Escolhi uma vida sem emoções. Isso não significa que tenha escolhido uma vida sem sentimentos. Eu sinto e vivo cada um deles, com um pouco menos de magia e um pouco menos de ilusão. A intensidade desses sentimentos não está ligada a emoção. Nunca esteve. Não sentir bater o coração acelerado diante do perigo, não sentir ansiedade com um encontro marcado, não me desesperar numa reunião... isso tem me trazido bastante confiança nos últimos anos, e tem me ajudado a manter a cabeça no lugar diante de todos os compromissos e responsabilidades. Assim, quase nada me marca, de quase nada lembro. As vezes me safo de alguma situação complicada e penso “você viu aquilo?!”, mas o ponteiro não dá meia volta antes que tudo desapareça. Só que os efeitos colaterais são muitos, não tente isso em casa. Outro dia fui jogar com uns amigos. Foram longos 10 anos. Eu sorria realizada com cada cesta e a descoberta de que tenho poros(!) e pensava: - puxa vida, porque eu esperei tanto?! – então errava a mira e ria, enquanto tentavam me instruir. E quando estava num ambiente confortável, cercada de risos e piadas, veio uma notícia maluca e passei dias tentando digerir, mesmo sem a certeza de que era um fato verdadeiro.
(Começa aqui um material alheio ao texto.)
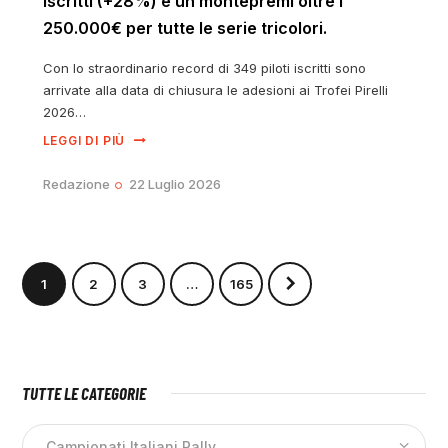
iscritti (+28%) e un montepremi oltre i
250.000€ per tutte le serie tricolori.
Con lo straordinario record di 349 piloti iscritti sono
arrivate alla data di chiusura le adesioni ai Trofei Pirelli
2026…
LEGGI DI PIÙ
Redazione
22 Luglio 2026
1
2
3
>
…
165
TUTTE LE CATEGORIE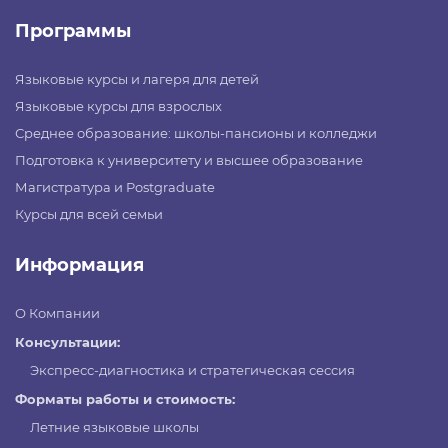
Программы
Языковые курсы и лагеря для детей
Языковые курсы для взрослых
Среднее образование: школы-пансионы и колледжи
Подготовка к университету и высшее образование
Магистратура и Postgraduate
Курсы для всей семьи
Информация
О Компании
Консультации:
Экспресс-диагностика и стратегическая сессия
Форматы работы и стоимость:
Летние языковые школы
Eu não podia perguntar na hora, seria arriscado. A pergunta continua aqui, me desafiando, me prendendo e eu não sei como me portar agora. Então a auto-confiança foi quebrada, não saberei encontrar aquela frieza para agir. E quando estou diante de algo que não posso controlar como uma doença ou o verter sangue, passo mal, desmaio, porque desaprendi a lidar com tudo isso. Eu não me lembro mais da última vez em que estive doente, da última vez em que estive em uma briga, da última vez em que fui realmente inconseqüente. Mas eu vi olhos perdidos, que não sabiam onde estavam indo. Eu vi olhos sábios, convictos demais de sua destreza. Eu vi lindos olhos que escondiam a maldade em sua beleza. Eu vi olhos famintos procurando por outros olhos pra devorar. Eu vi olhos que me confrontavam encarando os meus. Eu vi apenas dois olhos e tive medo.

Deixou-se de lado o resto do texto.